### The problem
If a line in the entries below includes "skal", pick it out and copy it.

[Saved data entries]
====
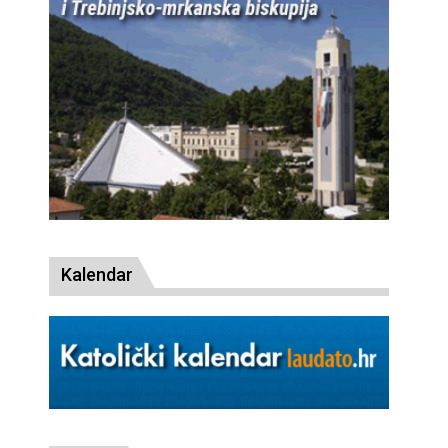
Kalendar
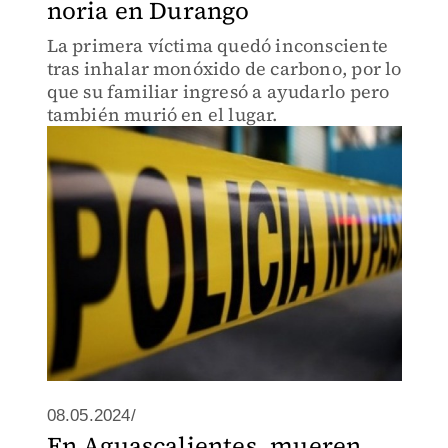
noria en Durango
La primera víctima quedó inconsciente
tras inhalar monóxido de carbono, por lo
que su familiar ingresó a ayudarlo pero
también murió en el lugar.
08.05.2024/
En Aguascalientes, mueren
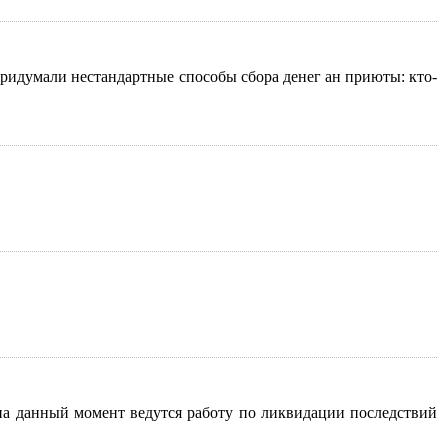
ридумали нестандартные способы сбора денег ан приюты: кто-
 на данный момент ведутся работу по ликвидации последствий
====
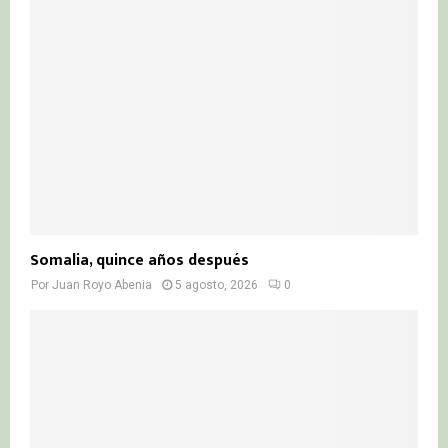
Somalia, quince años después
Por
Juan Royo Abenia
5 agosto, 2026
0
====
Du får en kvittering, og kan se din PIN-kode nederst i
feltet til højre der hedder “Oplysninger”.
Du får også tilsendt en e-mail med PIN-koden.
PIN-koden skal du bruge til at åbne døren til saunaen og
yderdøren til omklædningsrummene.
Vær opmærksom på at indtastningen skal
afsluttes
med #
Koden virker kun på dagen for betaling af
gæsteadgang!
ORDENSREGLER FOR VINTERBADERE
====
### Written solution
PIN-koden skal du bruge til at åbne døren til saunaen og
Vær opmærksom på at indtastningen skal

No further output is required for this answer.